I Don’t Want to Be…

I just posted on Instagram today that I’m not running the NYC Marathon. Embedding the post below for the why.

I don’t want to be the woman who tells you I don’t think I have the strength to run a marathon right now when I’ve been the woman who took more than an hour off of her marathon time.

I don’t want to be the woman who keeps writing about depression when I’ve been the woman who’s felt on top of the world and so happy with her life. Who went to inpatient treatment and moved to her dream place and is still deeply struggling with depression.

I’m scared of what you’ll say. I’ve internalized so much of the mental illness stigma that I can’t just get past things, that I’m weak, that I’m a burden, bla bla bla.

But as much as that’s not the image I want to be sharing—I so desperately want to just be on the other side—that’s who I am right now, and I’m working on accepting that. And for as much as I’d love to be sharing about carefree adventures in California, it’s so important for me to be sharing my truth. It helps me, and as I always say, if it helps just one of you, it’s worth it.

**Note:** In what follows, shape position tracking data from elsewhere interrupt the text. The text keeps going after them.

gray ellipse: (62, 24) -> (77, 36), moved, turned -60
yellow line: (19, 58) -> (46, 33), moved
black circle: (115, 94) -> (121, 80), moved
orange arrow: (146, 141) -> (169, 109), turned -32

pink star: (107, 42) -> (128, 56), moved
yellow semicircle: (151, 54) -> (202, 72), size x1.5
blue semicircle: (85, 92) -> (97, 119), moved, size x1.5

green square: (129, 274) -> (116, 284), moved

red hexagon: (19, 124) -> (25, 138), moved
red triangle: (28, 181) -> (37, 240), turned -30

I saw this today, and it so perfectly captures how I’m feeling right now—so happy to be living in California, freelancing, but also still deeply hurting, and working like hell on the healing process.

I’m trying a new depression treatment right now, and it’s really promising. Nothing will cure chronic depression/bipolar/whatever it is I have, but this treatment gives me a lot of hope for a better quality of life, and I’ve seen some of that already. I’ll share more about it when I’m done, but I’m still in the midst of it, and I’m processing it privately before I share it publicly.

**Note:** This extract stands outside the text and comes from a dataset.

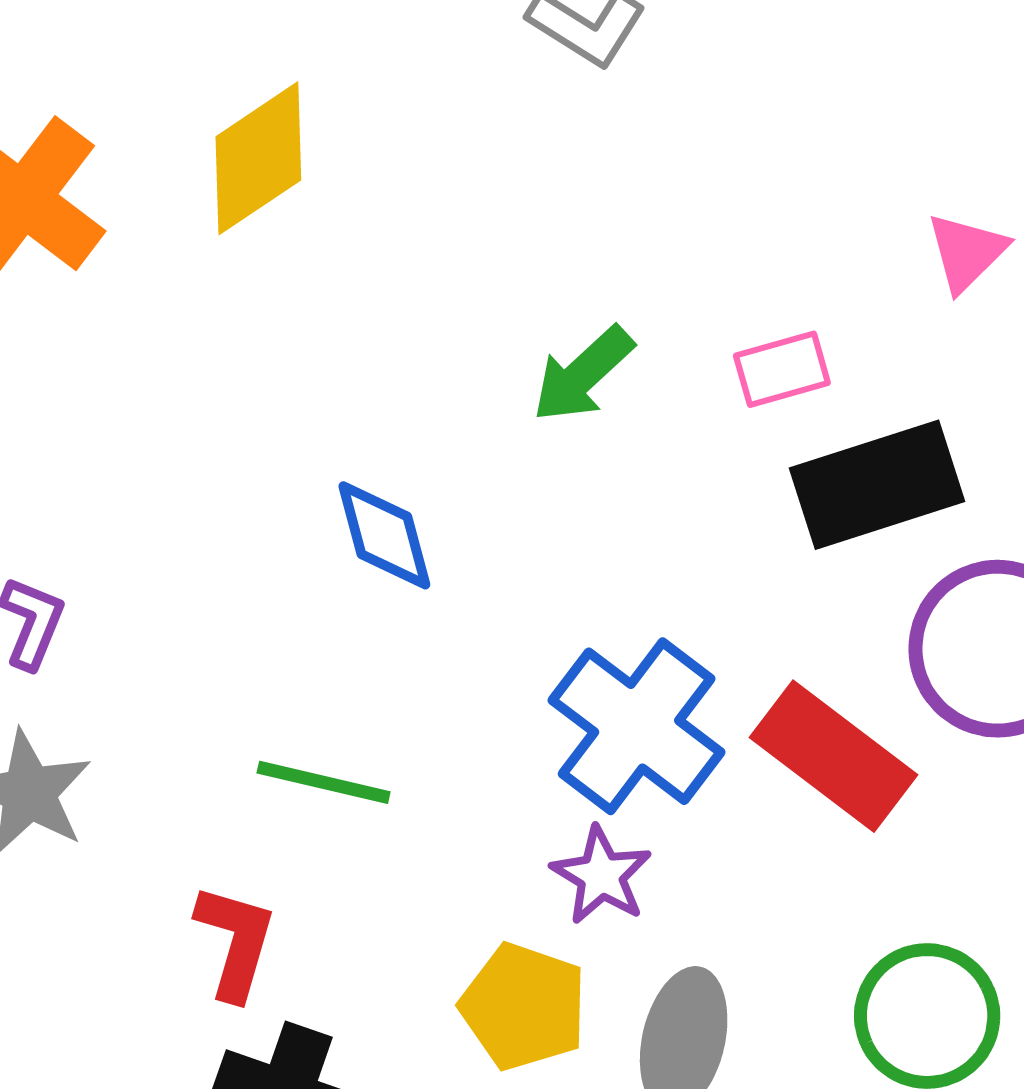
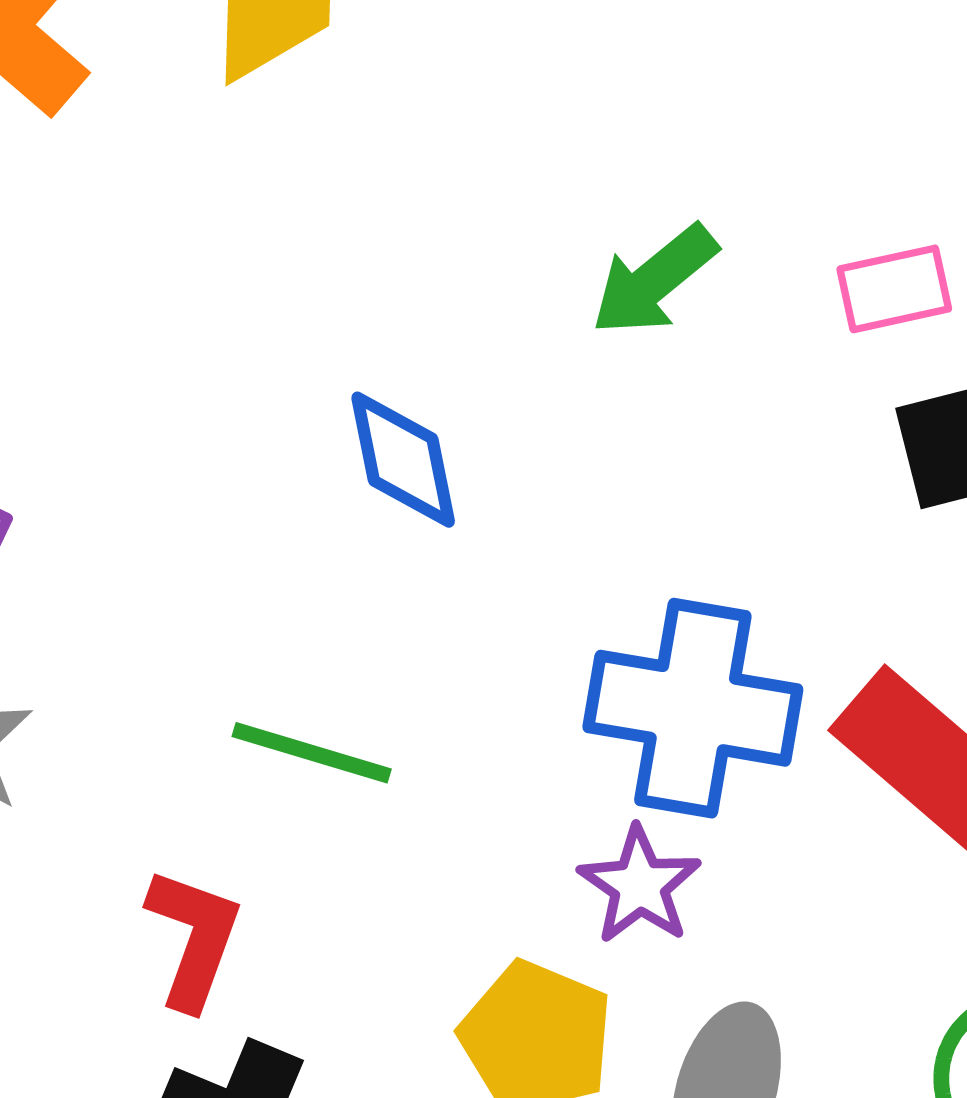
blue cross: (637, 726) -> (693, 708), turned -31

But for now, it feels good to be back here again, sharing.

Things I’m Loving Lately

To be honest, I think about this space often but have no idea how to approach it. Over the past 10.5 years, I’ve written about everything from weight loss to running to grief to mental health. I have no idea what lane I’m in any more. (JK it’s the slow one on the freeway; I drive like a grandma.)

But I miss the light posts, it just feels weird to write them when I’ve also written about being hospitalized for depression.

In an effort to get back to some of that, here’s just some materialistic things that have brought me bits of joy lately.

via GIPHY

The Amazon Nightgown: If you follow Grace on Instagram, you know all about this dress, and I’m just a sheep. But it’s a light, breezy dress that’s perfect for running errands and chilly mornings at the beach.

Cuyana Tote: I’m so late on this bandwagon. I’ve had the Madewell Transport Tote forever and loved it, but I wanted a new tote for transporting my laptop when I’m working from cafes.

Speaking of my laptop, I got this case last year, and I get so many compliments on it! Everyone’s always shocked when I tell them it’s a $15 case from Amazon.

Birkenstock Gizehs: I’m late to so many parties here, huh? I definitely dress more casual here than I did in NYC, so it was finally time to get on board, and I wear them to walk all over the place and they are SO COMFY.

Beautycounter Dew Skin: Truth in advertising, this really does make your skin look dewy. It honestly smells a little funny? But I like it anyway.

Olaplex Hair Perfector #3: OK, OK, I’ll buy almost anything Grace posts about. But since I have been highlighting my hair for 20 years and also enjoy heat styling…my hair could use a little more TLC. I tried this yesterday, putting it on damp hair and putting a baseball cap over it for my run, and BABY SOFT hair.

Trader Joe’s Hair Serum: A $4 hair serum? Why the hell not? As I said, I’m not the nicest to my hair, so sometimes it gets a little frizzy. I put on the tiniest bit of this and it smoothed things down. AND, it’s coconut-scented, so it smells like sunscreen, and I’m not mad.

Ice Roller: It’s like a foam roller for your face! Now that I don’t drink much any more, my face is much less puffy than it used to be, but I still love carbs, so my face is still puffier than I’d like sometimes. I put this baby in the freezer, and roll out some of the puffiness. 10/10 would roll again.

Illesteva Sunglasses: I love picking up cheap sunnies (and I LOVE my Goodrs), but when I moved here, I decided I needed a nice pair of sunnies to make it official. The brand is made in Italy, based in NYC, but I bought them on Abbot Kinney in Venice. The arms are really delicate, and I’m afraid every day that I’m going to break them, but so far so good.

#therapyiscool bag: As you know, I’m therapy’s biggest fan. Dr. Christina Iglesia is a therapist in San Francisco who created these bags to encourage conversations about mental health. So far no conversations, though.

What are some things you’re loving lately?